About this exercise:
Please report every line from the material that contains the word "Berufsorientierte".

Records for processing:
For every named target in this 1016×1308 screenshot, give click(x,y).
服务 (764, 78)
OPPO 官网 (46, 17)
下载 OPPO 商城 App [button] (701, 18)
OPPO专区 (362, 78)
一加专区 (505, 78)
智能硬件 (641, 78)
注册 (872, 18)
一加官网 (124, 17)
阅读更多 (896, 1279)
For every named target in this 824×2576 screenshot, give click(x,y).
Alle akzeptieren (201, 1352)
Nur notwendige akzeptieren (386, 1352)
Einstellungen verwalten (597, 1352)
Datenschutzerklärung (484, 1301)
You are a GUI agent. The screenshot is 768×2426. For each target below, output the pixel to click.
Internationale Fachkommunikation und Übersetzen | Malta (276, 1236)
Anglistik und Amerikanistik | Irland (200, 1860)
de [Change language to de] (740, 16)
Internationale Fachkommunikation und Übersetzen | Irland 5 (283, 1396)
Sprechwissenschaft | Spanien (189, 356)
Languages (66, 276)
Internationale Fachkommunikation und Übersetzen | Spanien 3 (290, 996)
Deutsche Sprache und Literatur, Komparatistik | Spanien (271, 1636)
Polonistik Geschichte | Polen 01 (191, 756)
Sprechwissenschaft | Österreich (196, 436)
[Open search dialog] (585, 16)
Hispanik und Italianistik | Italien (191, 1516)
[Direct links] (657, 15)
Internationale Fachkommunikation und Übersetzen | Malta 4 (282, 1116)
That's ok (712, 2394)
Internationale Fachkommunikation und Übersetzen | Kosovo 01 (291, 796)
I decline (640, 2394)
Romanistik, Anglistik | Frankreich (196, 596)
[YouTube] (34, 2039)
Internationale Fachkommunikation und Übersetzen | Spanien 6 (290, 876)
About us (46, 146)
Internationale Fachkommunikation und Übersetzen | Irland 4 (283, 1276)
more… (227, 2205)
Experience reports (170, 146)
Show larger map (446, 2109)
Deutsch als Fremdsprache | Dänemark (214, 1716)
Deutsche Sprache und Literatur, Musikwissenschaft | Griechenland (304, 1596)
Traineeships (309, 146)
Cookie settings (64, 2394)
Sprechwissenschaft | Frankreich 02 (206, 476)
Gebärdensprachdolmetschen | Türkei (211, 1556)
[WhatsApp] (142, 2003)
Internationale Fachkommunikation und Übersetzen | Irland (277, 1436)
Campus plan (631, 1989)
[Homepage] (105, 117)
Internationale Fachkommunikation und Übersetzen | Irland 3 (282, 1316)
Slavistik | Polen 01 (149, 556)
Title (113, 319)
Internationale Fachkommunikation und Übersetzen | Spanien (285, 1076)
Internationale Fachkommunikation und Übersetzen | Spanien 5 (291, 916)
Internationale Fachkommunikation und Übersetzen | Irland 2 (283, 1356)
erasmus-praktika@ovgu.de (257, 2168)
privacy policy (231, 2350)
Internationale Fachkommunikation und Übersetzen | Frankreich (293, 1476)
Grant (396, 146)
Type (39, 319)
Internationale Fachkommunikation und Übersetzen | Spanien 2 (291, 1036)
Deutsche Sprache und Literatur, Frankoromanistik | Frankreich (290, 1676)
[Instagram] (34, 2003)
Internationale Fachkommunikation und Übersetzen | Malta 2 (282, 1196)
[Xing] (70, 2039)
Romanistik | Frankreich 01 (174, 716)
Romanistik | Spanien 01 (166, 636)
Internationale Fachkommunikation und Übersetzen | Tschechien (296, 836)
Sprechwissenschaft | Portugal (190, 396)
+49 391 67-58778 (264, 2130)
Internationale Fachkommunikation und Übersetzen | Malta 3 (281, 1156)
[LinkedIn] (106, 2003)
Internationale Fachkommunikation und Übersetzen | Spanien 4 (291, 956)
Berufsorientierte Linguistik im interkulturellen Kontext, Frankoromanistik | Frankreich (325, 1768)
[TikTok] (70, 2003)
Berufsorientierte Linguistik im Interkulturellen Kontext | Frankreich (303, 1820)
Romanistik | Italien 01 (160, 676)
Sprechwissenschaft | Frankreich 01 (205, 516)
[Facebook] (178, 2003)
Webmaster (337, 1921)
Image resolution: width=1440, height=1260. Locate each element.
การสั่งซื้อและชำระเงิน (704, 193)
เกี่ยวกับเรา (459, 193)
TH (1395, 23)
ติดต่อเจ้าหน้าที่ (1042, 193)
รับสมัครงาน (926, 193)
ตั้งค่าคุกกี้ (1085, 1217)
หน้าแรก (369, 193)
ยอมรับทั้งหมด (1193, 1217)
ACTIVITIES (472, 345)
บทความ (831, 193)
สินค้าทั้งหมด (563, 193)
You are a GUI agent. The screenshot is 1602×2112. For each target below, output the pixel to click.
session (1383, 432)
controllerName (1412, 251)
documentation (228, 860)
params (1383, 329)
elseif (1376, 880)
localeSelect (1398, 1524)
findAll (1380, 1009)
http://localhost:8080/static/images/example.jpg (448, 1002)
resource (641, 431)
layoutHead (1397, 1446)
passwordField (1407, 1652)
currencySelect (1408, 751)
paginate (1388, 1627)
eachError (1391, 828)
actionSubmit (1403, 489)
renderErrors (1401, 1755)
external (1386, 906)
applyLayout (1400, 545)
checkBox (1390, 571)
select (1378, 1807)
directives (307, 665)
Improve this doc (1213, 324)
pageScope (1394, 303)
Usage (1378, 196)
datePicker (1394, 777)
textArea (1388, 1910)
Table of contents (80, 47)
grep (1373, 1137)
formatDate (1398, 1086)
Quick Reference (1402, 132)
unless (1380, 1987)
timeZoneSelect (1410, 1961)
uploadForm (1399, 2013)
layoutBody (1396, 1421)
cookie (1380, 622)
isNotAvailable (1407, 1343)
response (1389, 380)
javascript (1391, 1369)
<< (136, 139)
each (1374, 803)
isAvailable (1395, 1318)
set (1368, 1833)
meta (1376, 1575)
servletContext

Exercise answer:
Berufsorientierte Linguistik im interkulturellen Kontext, Frankoromanistik | Frankreich (325, 1768)
Berufsorientierte Linguistik im Interkulturellen Kontext | Frankreich (303, 1820)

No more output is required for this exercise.